=== What is needed ===
Everything from the line with "deposits of iron ore and limestone." to the final line of the entries is to be set down exactly, except the pictures.

=== Task material ===
· · · ·

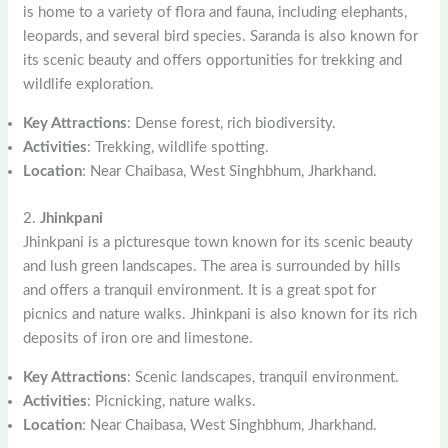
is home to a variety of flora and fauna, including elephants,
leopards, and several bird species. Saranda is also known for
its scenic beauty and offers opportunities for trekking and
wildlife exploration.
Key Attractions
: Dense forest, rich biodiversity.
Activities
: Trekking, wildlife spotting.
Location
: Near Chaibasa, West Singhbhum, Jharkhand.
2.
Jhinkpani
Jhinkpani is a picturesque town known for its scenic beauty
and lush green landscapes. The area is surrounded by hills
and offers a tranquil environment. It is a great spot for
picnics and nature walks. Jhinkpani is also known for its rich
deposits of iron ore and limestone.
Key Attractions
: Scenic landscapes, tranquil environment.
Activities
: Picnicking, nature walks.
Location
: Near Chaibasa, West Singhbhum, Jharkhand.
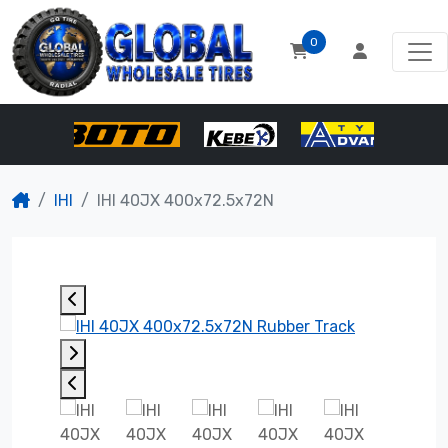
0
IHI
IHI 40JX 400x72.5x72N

· · · ·

=== Solution ===
deposits of iron ore and limestone.
Key Attractions
: Scenic landscapes, tranquil environment.
Activities
: Picnicking, nature walks.
Location
: Near Chaibasa, West Singhbhum, Jharkhand.
0
IHI
IHI 40JX 400x72.5x72N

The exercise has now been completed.